Performance of oxalate-doped hydroxyapatite as well as relative contribution of oxalate and phosphate for aqueous lead removal

Abstract

An oxalate-doped hydroxyapatite (O-HAP) was hydrothermally synthesized for aqueous lead (Pb) removal based on the solubility-limiting ability of oxalate and phosphate over pH range 4–9. Free Pb2+ activities in oxalate and/or phosphate systems were controlled by oxalate to form soluble ion pairs Pb-Ox (aq) and Pb-Ox22− at pH 4–7 while in preference to persist as PbHPO4 (aq) when pH ≥ 8. Both phosphate and oxalate exhibited excellent efficiency in reducing Pb solubility, causing over 99 % of Pb precipitated from solution following oxalate < oxalate-phosphate < phosphate.
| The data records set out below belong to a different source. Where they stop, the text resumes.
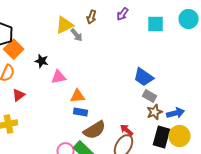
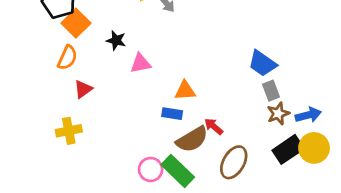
orange triangle: (78, 96) -> (185, 91), moved
gray rectangle: (150, 96) -> (271, 91), turned 40
red arrow: (127, 130) -> (214, 126), moved
black rectangle: (162, 137) -> (288, 149), turned 40

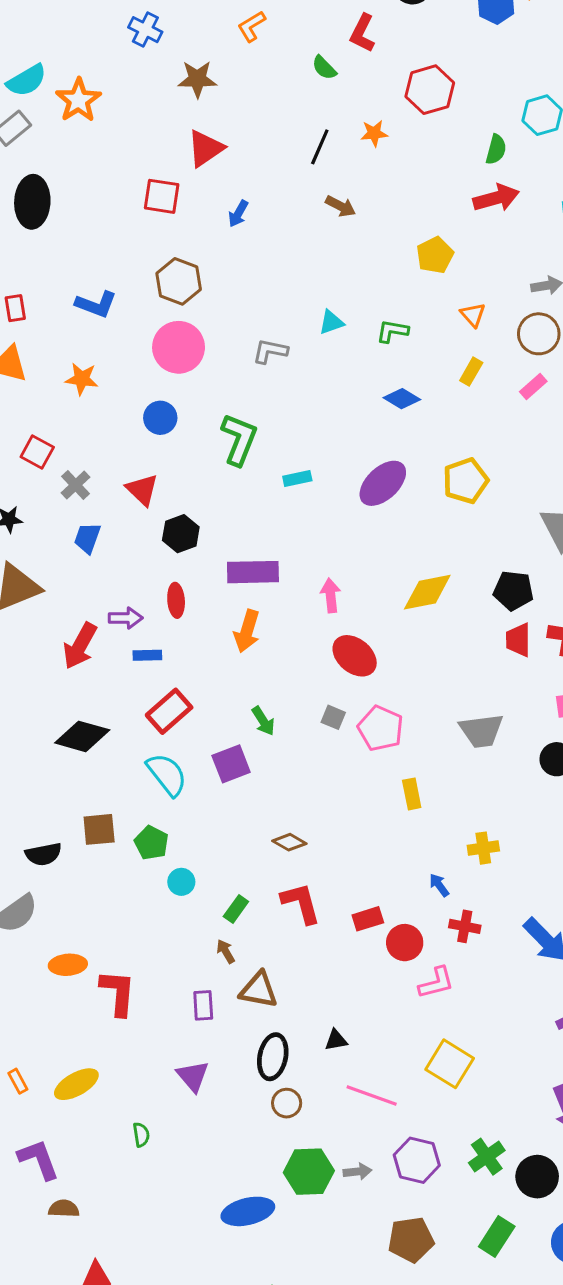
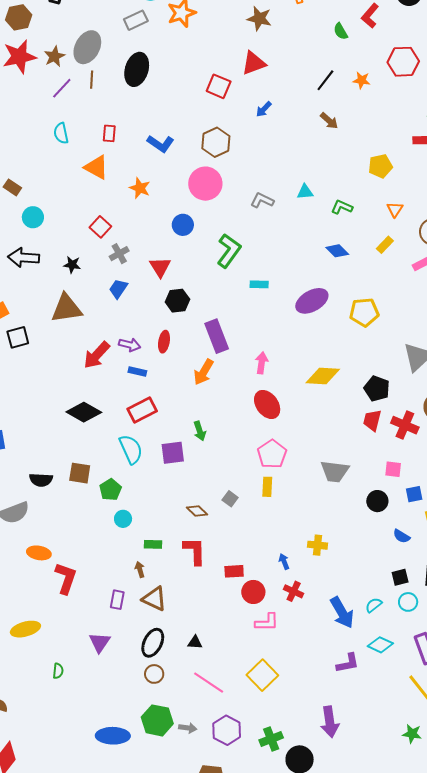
purple rectangle: (253, 572) -> (217, 336), turned 56
gray square: (333, 717) -> (230, 499), moved
yellow rectangle: (412, 794) -> (267, 487), moved
green rectangle: (236, 909) -> (153, 544), turned 42

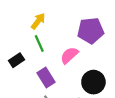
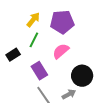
purple pentagon: (91, 31) -> (62, 22), moved
green line: (39, 43) -> (34, 40), turned 49

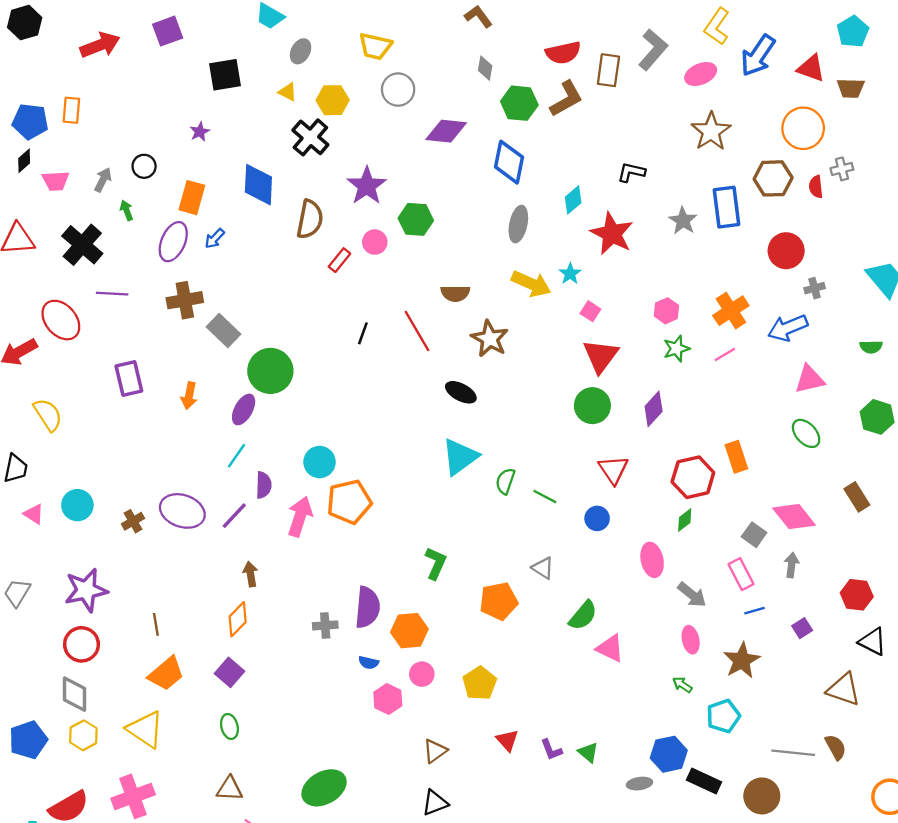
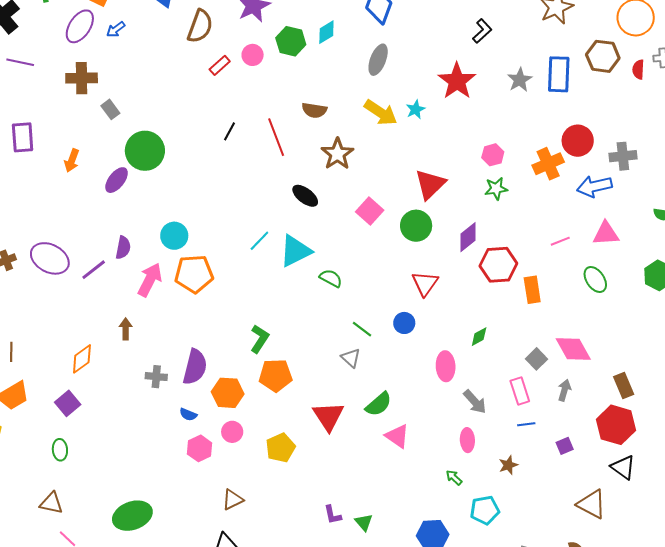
black L-shape: (631, 172) -> (482, 31), turned 115
cyan diamond: (573, 200) -> (326, 32), moved
red circle: (786, 251) -> (578, 141), moved
gray cross: (815, 288) -> (623, 156), size x1.5
pink square: (590, 311) -> (370, 211), moved, size x1.5
gray rectangle: (223, 330) -> (110, 109), size x0.7
pink line: (725, 354) -> (560, 241), moved
cyan line: (236, 456) -> (259, 241), moved
red hexagon: (693, 477) -> (498, 265), moved
green semicircle: (505, 481) -> (331, 278), turned 90
green line: (545, 496) -> (362, 329), moved
brown rectangle: (857, 497) -> (624, 386), moved
brown arrow: (250, 574) -> (126, 329), moved
red hexagon: (857, 595) -> (616, 425), size x1.4
orange pentagon: (499, 601) -> (276, 375), moved
brown star: (742, 660) -> (508, 465), size x0.6
red triangle: (507, 740) -> (328, 416), moved, size x1.6

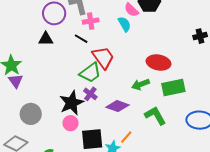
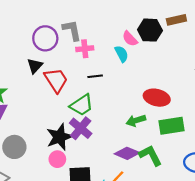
black triangle: (46, 39) -> (35, 66), turned -49
black line: (81, 39) -> (95, 76), moved, turned -40
red trapezoid: (103, 58) -> (56, 80), moved
purple cross: (90, 94) -> (81, 128), size x1.5
purple diamond: (117, 106) -> (127, 153), moved

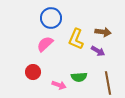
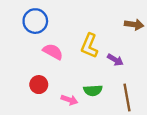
blue circle: (51, 18) -> (35, 21), moved
brown arrow: (103, 32) -> (134, 25), moved
pink semicircle: (45, 44) -> (53, 52), turned 72

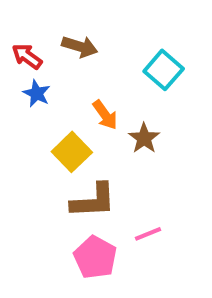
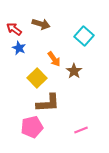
pink line: (148, 234) -> (81, 130), moved
pink pentagon: (95, 257) -> (32, 127), moved, turned 30

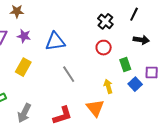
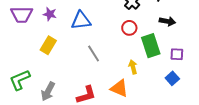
green rectangle: (125, 65) -> (151, 46), size x1.6
blue square: (135, 84) -> (172, 78), moved
orange triangle: (95, 108) -> (119, 88), turned -30

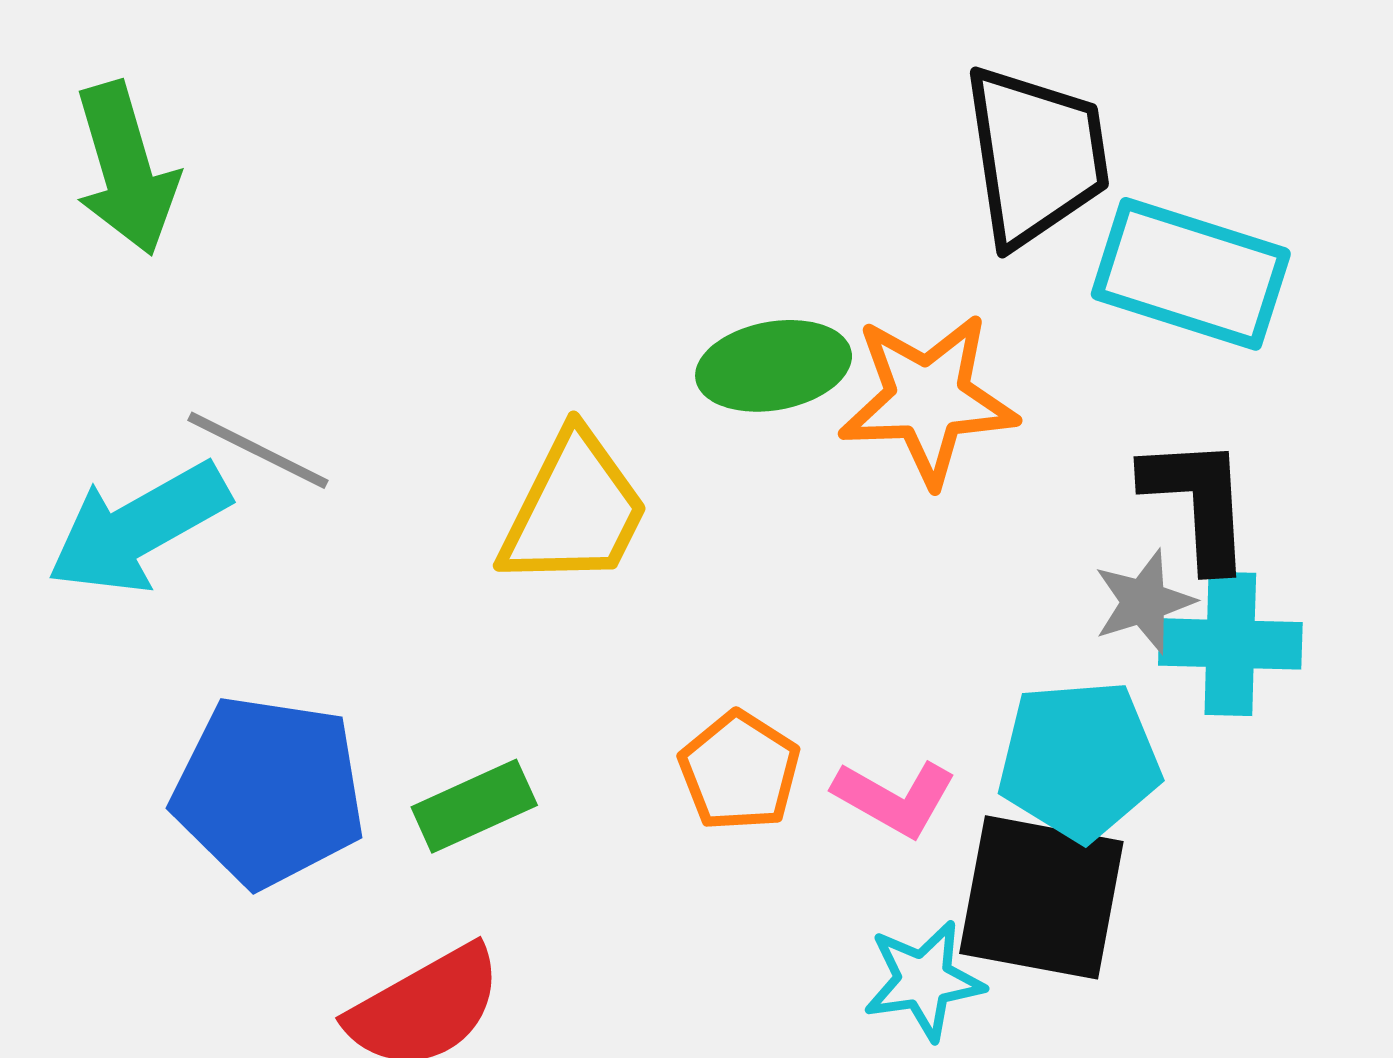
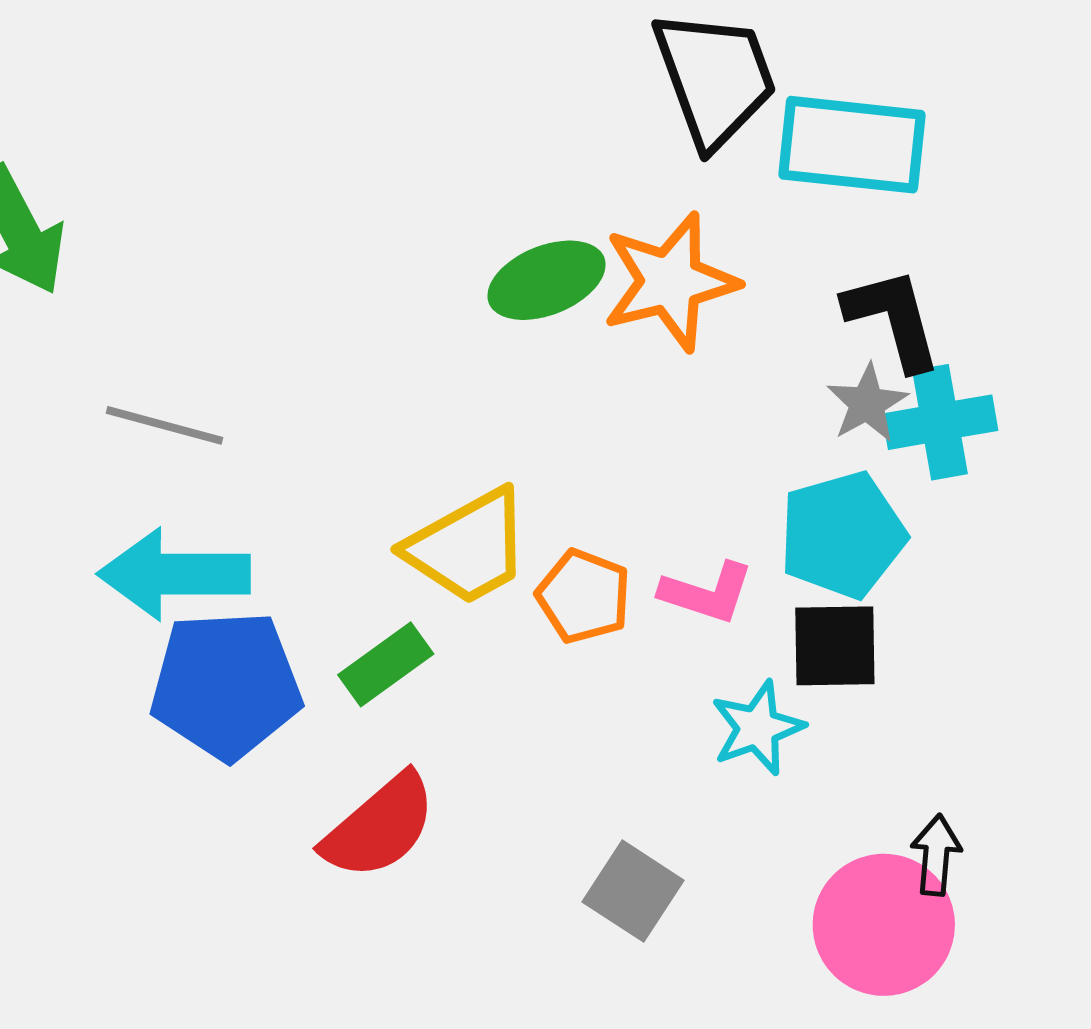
yellow trapezoid: (574, 510) -> (468, 547), moved, turned 46
cyan arrow: (138, 528) -> (174, 574), moved, turned 41
black square: (1041, 897) -> (835, 646), size x0.7

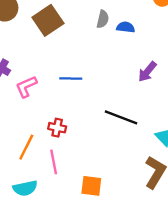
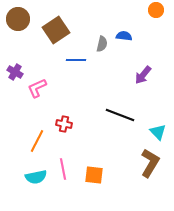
gray semicircle: (103, 19) -> (102, 44), moved
blue line: (71, 79) -> (76, 60), moved
pink line: (54, 162) -> (63, 169), moved

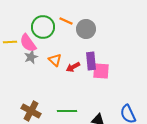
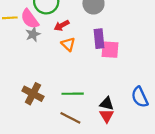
orange triangle: (55, 60) -> (68, 44), moved
red arrow: (73, 67) -> (62, 25), moved

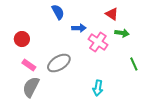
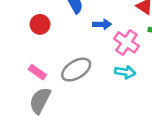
red circle: (22, 39) -> (40, 24), moved
cyan arrow: (98, 88) -> (125, 72), moved, turned -91

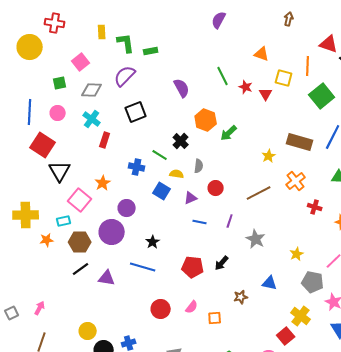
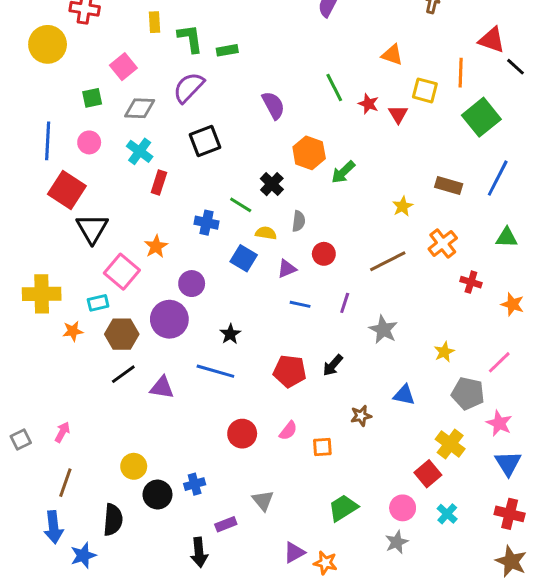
brown rectangle: (300, 142) -> (449, 186), size x0.7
The Visual MINTEQ model overestimated dissolved Pb and free Pb2+ in nearly all of the reaction systems due to the ill-defined stability constants and solubility products for Pb ion-pair formation. The addition of phosphate acting as a buffer in Pb-oxalate systems tended to lessen the spontaneous pH shifts within 24 h to equilibrate proton release from Pb precipitation and hydrolysis, indicating lower solubility products and faster kinetics of Pb-phosphate mineral formation. The TEM-EDS, FTIR and XRD identified a block-shaped Pb-oxalate mineral phase as the only precipitate at acidic pH while substituted by phosphate to form rod-shaped Pb5(PO4)3OH and Pb3(PO4)2 precipitates as pH increased. The optimum hydrothermal conditions of O-HAP were 433 K, pH 9 and P/Ox doping ratio of 0.5 for 24 h. Batch experiments revealed the endothermic process of O-HAP toward Pb with the maximum adsorption capacity reaching 2333 mg/g at a pH of 7, reaction time of 12 h, initial Pb concentration of 600 mg/L and temperature of 308 K, which were best fitted with the pseudo-second-order kinetic model and Langmuir isotherm. The synergetic mechanisms of O-HAP for Pb removal involved dissolution-precipitation, adsorption and ion exchange. This study provides an insight in developing effective remediation strategies for heavy metal contamination by interacting between low-molecular-weight organic acids and secondary mineral phases.